Équilibrant avec maestria les moments d’intensité sonore, lourds, écrasants et les moments d’une douceur contemplative quasi méditative, KIKAGAKU MOYO s’inscrit dans (une relative) tradition japonaise de la relecture du Psyché Rock comme peut le propose ACID MOTHER TEMPLES, GHOST ou encore FAR EAST FAMILY BAND, FLOWER BAND TRAVELLIN.

Fondé en 2012 autour d’un duo (Go KUROSAWA au chant et batterie, Tomo KATSURADA au chant et guitares), ils enrichissent leur instrumentarium avec un bassiste (KOLESUGUY), un autre guitariste (Daoud POPAL), un joueur de Sitar (Rus KUROSAWA) et épisodiquement une chanteuse Angie GOTOPO. Parti en mode autoproduction, la formation rencontre rapidement un succès et une reconnaissance auprès de la scène Psychédélique étant invités à l’Austin Psych Fest et LA Psych Fest, trouvant refuge sur différents labels, enchainant les tournées en Europe, Etats-Unis, des splits EP avec MOON DUO, KINSKI ou Makoto KAWABATA.

 

FRÉDÉRIC D. OBERLAND

« Battre le fer tant qu’il est chaud » pourrait être la devise de cet artiste, co-fondateur des groupes Oiseaux-Tempête, FOUDRE!, Le Réveil des Tropiques, The Rustle of the Stars, ou FareWell Poetry ; instigateur avec Mondkopf du label NAHAL Recordings ; multi-instrumentiste stakhanoviste qui tient à aborder ses nombreux instruments en autodidacte ; photographe d’un monde qu’il parcourt en arpenteur insatiable et curieux, et de ses nuits dans lesquelles s’enfouissent les songes, les fêtes et les utopies.
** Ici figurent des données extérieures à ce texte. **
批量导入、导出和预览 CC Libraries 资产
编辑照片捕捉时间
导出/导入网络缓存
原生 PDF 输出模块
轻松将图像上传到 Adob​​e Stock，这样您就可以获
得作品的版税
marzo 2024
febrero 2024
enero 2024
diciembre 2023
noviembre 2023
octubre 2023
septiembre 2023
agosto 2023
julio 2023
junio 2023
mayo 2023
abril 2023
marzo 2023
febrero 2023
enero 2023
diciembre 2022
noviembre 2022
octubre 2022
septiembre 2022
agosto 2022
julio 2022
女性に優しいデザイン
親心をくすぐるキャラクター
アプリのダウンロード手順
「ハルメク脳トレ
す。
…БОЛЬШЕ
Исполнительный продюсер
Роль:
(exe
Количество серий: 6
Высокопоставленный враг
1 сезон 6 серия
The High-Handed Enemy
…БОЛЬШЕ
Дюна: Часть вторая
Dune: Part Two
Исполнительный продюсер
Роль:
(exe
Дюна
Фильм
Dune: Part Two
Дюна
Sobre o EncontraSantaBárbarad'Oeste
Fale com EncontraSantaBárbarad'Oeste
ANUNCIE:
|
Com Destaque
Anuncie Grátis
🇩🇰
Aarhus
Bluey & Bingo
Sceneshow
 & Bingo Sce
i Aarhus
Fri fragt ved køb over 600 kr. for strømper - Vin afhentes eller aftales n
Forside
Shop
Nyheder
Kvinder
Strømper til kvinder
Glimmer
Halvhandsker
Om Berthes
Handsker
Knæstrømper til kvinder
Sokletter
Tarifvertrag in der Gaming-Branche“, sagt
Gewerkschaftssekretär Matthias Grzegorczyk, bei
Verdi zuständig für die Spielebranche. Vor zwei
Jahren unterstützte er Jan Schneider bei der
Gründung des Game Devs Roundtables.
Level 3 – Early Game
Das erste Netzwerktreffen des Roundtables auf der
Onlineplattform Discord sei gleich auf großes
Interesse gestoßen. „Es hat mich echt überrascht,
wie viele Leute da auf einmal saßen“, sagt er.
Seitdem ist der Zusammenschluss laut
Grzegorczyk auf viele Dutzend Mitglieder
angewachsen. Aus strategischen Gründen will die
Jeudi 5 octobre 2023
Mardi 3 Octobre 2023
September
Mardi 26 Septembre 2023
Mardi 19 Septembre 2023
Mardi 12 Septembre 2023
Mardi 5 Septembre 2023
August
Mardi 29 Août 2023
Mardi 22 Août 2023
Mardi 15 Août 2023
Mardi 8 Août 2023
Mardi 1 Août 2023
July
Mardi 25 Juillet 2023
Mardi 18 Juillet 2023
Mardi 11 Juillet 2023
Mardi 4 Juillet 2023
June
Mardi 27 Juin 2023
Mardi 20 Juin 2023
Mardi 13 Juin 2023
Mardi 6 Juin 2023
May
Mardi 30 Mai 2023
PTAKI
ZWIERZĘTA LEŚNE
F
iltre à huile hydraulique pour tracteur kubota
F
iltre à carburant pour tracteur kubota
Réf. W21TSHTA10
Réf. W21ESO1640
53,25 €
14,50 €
Attentif à la pulsation des corps, la musique de Frédéric D. OBERLAND se veut volontiers itinérante, ondulation modulante et rêveuse, guettant les points d’incandescence et les sursauts d’électricité qui agissent comme autant de révélations de notre présence au monde, ici et maintenant, de son mystère et de sa violence. » Alexandre François, La Blogothèque.